• **PROBLEM STATEMENT**
Your copy should hold every record exactly and no images.

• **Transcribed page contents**
■ ■ ■ ■ ■
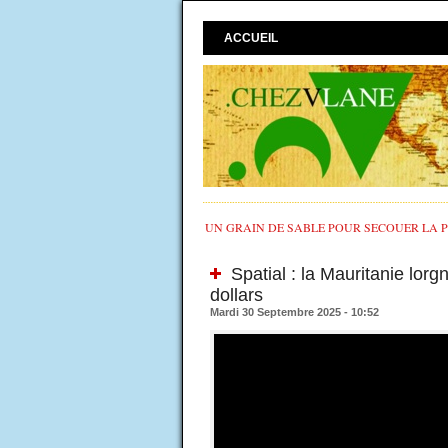
ACCUEIL
UN GRAIN DE SABLE POUR SECOUER LA PO
Spatial : la Mauritanie lorg
dollars
Mardi 30 Septembre 2025 - 10:52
■ ■ ■ ■ ■
• **ANSWER SPACE**
ACCUEIL
UN GRAIN DE SABLE POUR SECOUER LA PO
Spatial : la Mauritanie lorg
dollars
Mardi 30 Septembre 2025 - 10:52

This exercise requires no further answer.